The problem:
Quote all lines below exactly. Images stay out.

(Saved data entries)

>>>>

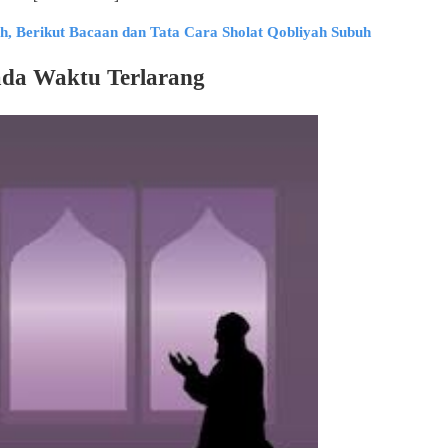
h, Berikut Bacaan dan Tata Cara Sholat Qobliyah Subuh
ada Waktu Terlarang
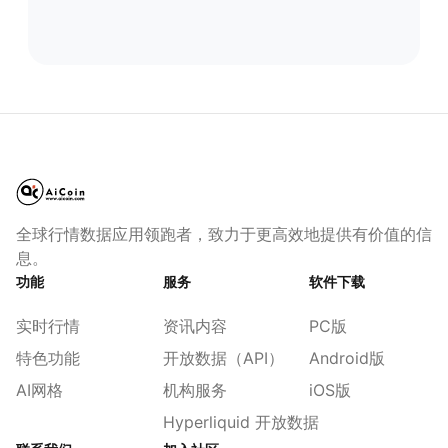
全球行情数据应用领跑者，致力于更高效地提供有价值的信
息。
功能
服务
软件下载
实时行情
资讯内容
PC版
特色功能
开放数据（API）
Android版
AI网格
机构服务
iOS版
Hyperliquid 开放数据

<<<<

Solution for this task:
h, Berikut Bacaan dan Tata Cara Sholat Qobliyah Subuh
ada Waktu Terlarang
全球行情数据应用领跑者，致力于更高效地提供有价值的信
息。
功能
服务
软件下载
实时行情
资讯内容
PC版
特色功能
开放数据（API）
Android版
AI网格
机构服务
iOS版
Hyperliquid 开放数据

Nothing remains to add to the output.